Quantitative analysis of the interaction between the fluorescent probe eosin and the Na+/K+-ATPase studied through Rb+ occlusion.

We report a study on the effect of the fluorescent probe eosin on some of the reactions involved in the conformational transitions that lead to the occlusion of the K(+)-congener Rb(+) in the Na(+)/K(+)-ATPase. Eosin decreases the equilibrium levels of occluded Rb(+), this effect being fully attributable to a decrease in the apparent affinity of the enzyme for Rb(+) since the capacity for occlusion remains independent of eosin concentration.
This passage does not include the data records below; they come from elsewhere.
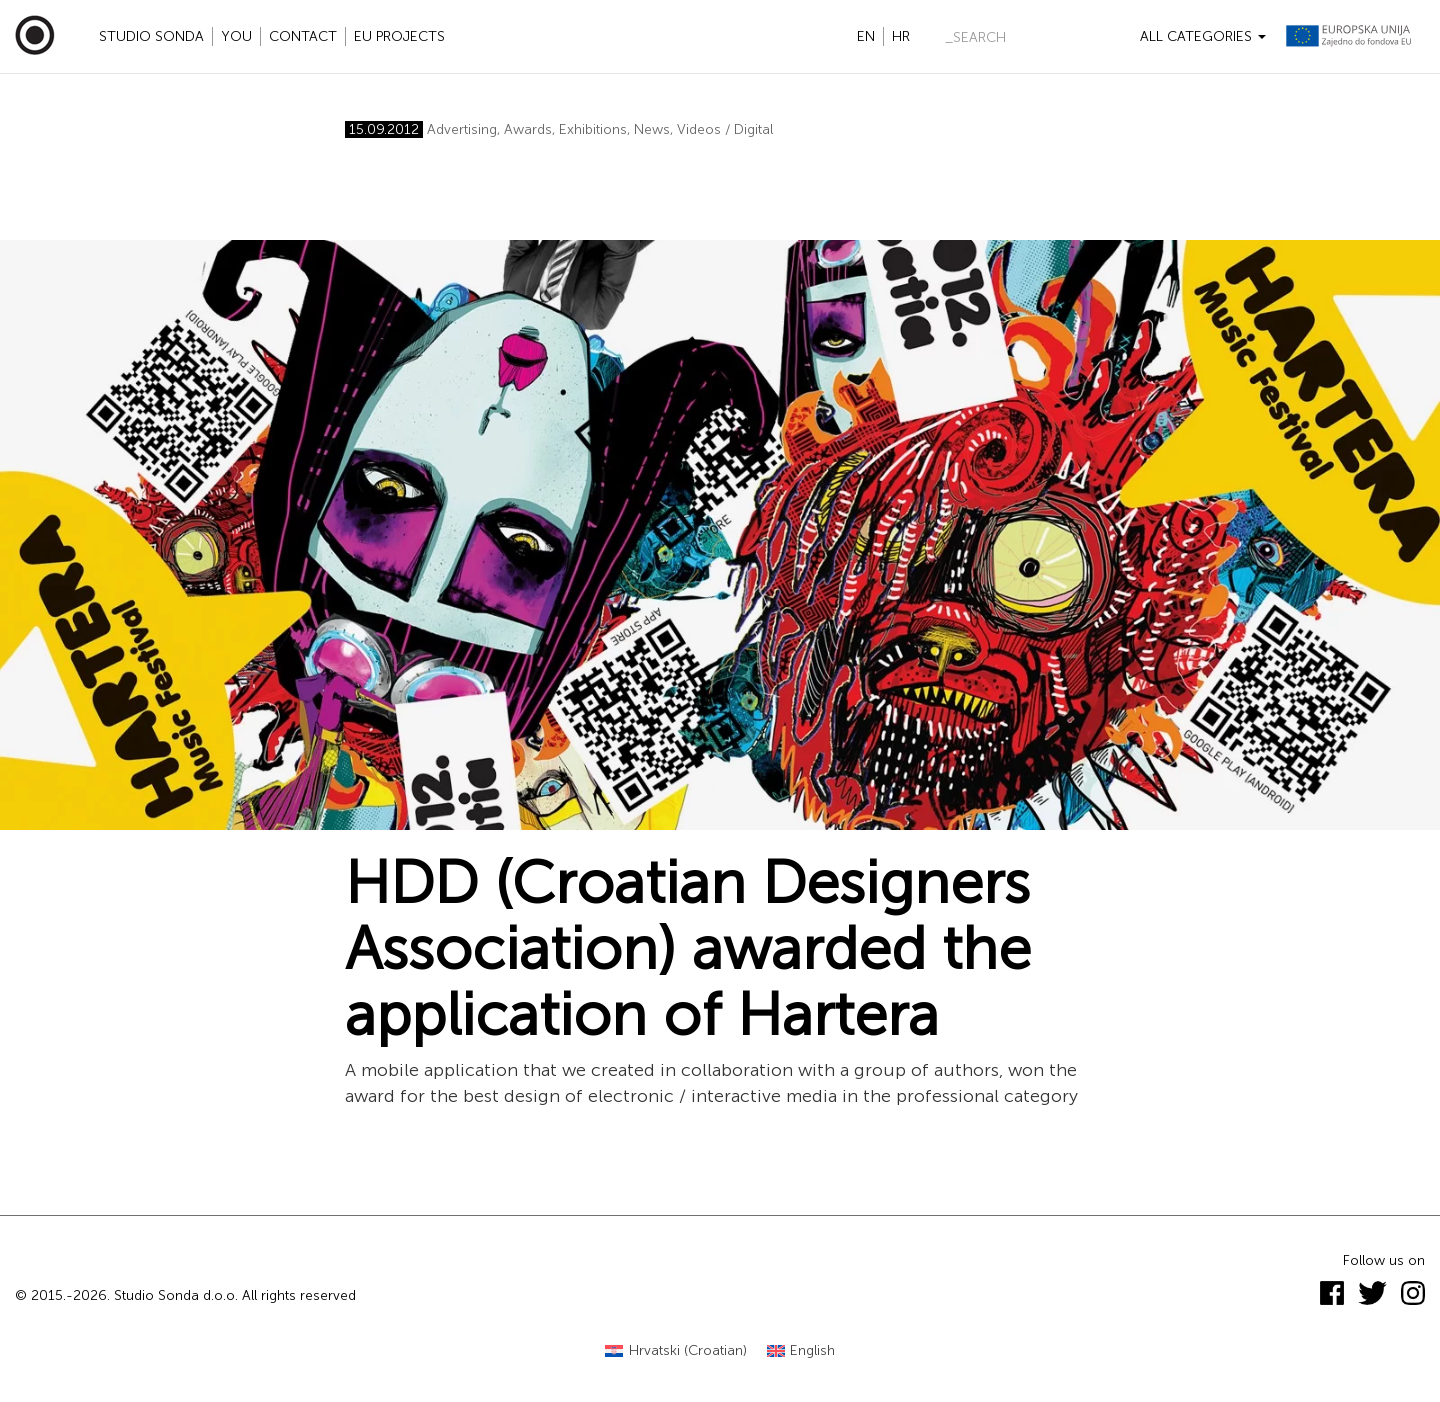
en (866, 36)
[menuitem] (676, 1351)
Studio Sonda (151, 36)
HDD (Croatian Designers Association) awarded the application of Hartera (688, 949)
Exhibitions (593, 129)
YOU (236, 36)
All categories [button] (1203, 36)
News (652, 129)
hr (901, 36)
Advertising (462, 129)
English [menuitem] (812, 1350)
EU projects (399, 36)
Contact (303, 36)
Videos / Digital (725, 129)
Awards (528, 129)
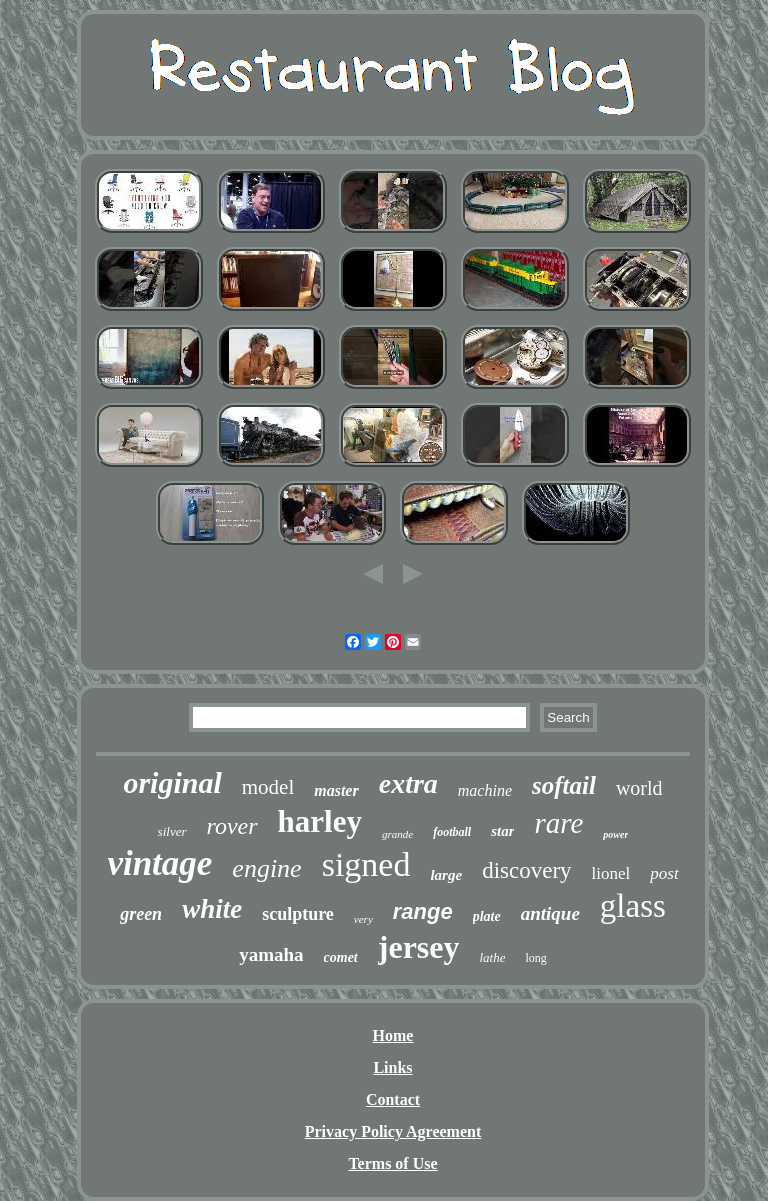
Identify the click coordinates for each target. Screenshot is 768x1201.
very (363, 919)
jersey (419, 947)
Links (392, 1067)
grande (397, 834)
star (502, 831)
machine (485, 790)
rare (558, 823)
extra (408, 783)
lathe (492, 957)
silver (172, 831)
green (141, 914)
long (535, 958)
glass (633, 906)
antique (550, 913)
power (615, 834)
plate (487, 916)
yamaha (271, 954)
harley (320, 821)
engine (266, 868)
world (639, 788)
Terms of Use (392, 1163)
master (336, 790)
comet (341, 957)
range (423, 911)
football (452, 832)
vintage (159, 863)
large (446, 875)
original (172, 782)
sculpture (298, 914)
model (268, 787)
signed (366, 864)
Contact (393, 1099)
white (212, 909)
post (664, 873)
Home (393, 1035)
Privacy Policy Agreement (393, 1131)
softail (564, 785)
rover (232, 826)
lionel (611, 873)
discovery (526, 870)
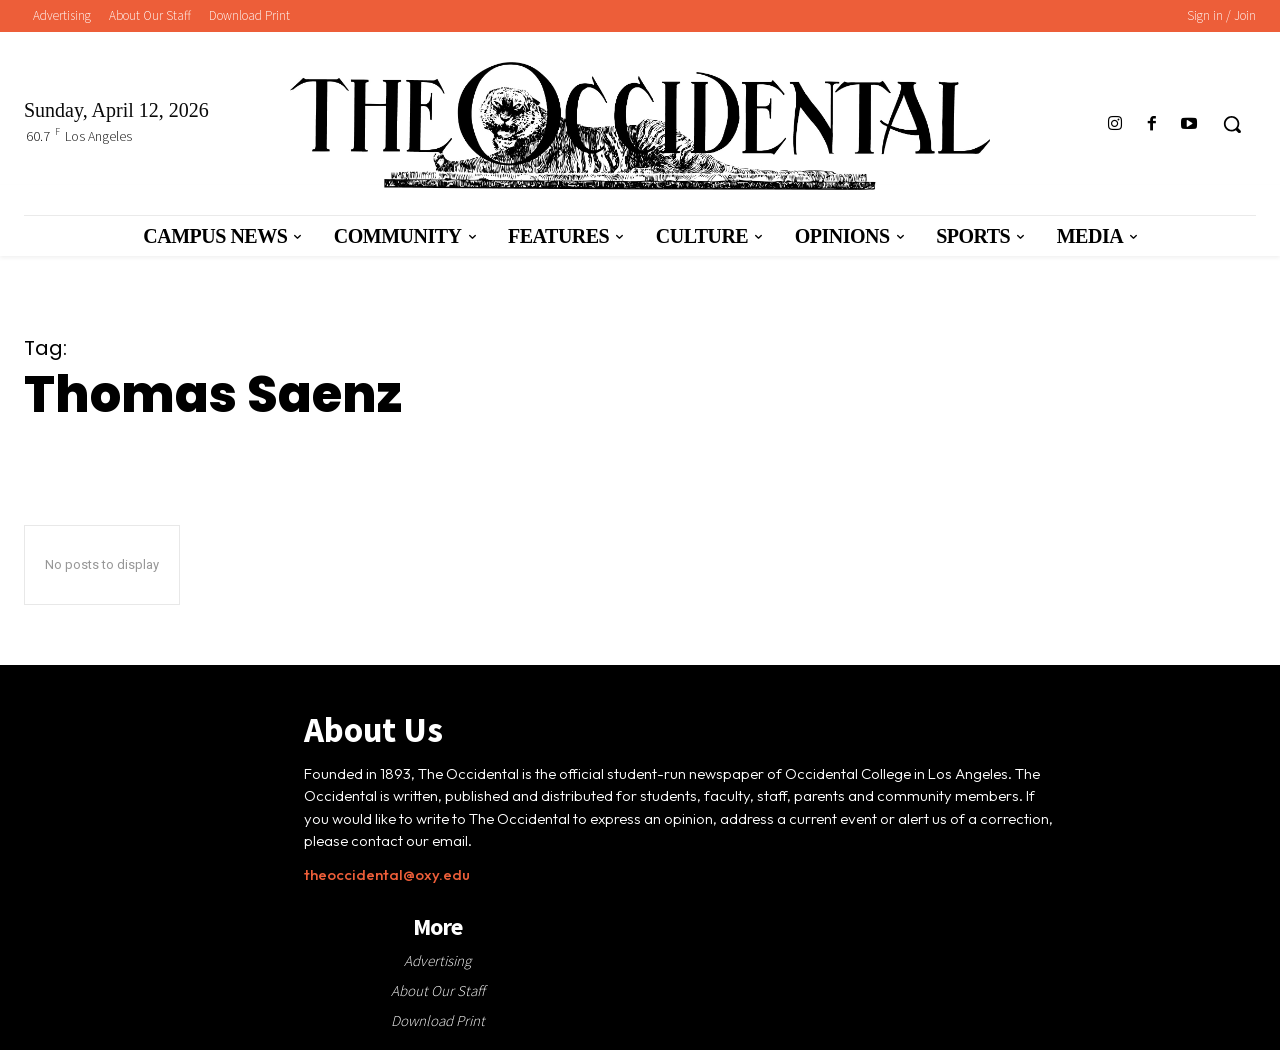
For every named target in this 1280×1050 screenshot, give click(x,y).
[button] (1232, 124)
The results can be quantitatively described by a model that assumes that two molecules of eosin are able to bind to the Na(+)/K(+)-ATPase, both to the Rb(+)-free and to the Rb(+)-occluded enzyme regardless of the degree of cation occlusion. Concerning the effect on the affinity for Rb(+) occlusion, transient state experiments show that eosin reduces the initial velocity of occlusion, and that, like ATP, it increases the velocity of deocclusion of Rb(+). Interactions between eosin and ATP on Rb(+)-release experiments seem to indicate that eosin binds to the low-affinity site of ATP from which it exerts effects that are similar to those of the nucleotide.